THE TASK: In the records below, find the line with "1,851 pedicab-related summonses have been"; retype that line and all the following lines through the end, exactly, and add nothing.

Saved data entries:
▼▼▼

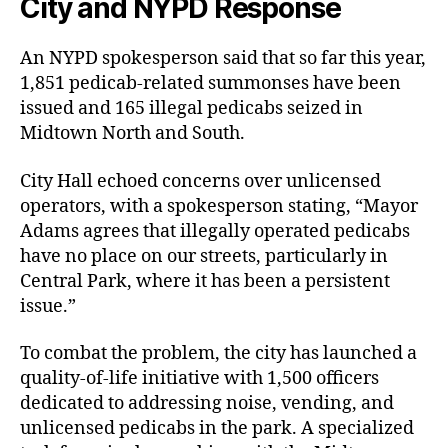
City and NYPD Response
An NYPD spokesperson said that so far this year,
1,851 pedicab-related summonses have been
issued and 165 illegal pedicabs seized in
Midtown North and South.
City Hall echoed concerns over unlicensed
operators, with a spokesperson stating, “Mayor
Adams agrees that illegally operated pedicabs
have no place on our streets, particularly in
Central Park, where it has been a persistent
issue.”
To combat the problem, the city has launched a
quality-of-life initiative with 1,500 officers
dedicated to addressing noise, vending, and
unlicensed pedicabs in the park. A specialized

▲▲▲

ANSWER TO THIS EXERCISE:
1,851 pedicab-related summonses have been
issued and 165 illegal pedicabs seized in
Midtown North and South.
City Hall echoed concerns over unlicensed
operators, with a spokesperson stating, “Mayor
Adams agrees that illegally operated pedicabs
have no place on our streets, particularly in
Central Park, where it has been a persistent
issue.”
To combat the problem, the city has launched a
quality-of-life initiative with 1,500 officers
dedicated to addressing noise, vending, and
unlicensed pedicabs in the park. A specialized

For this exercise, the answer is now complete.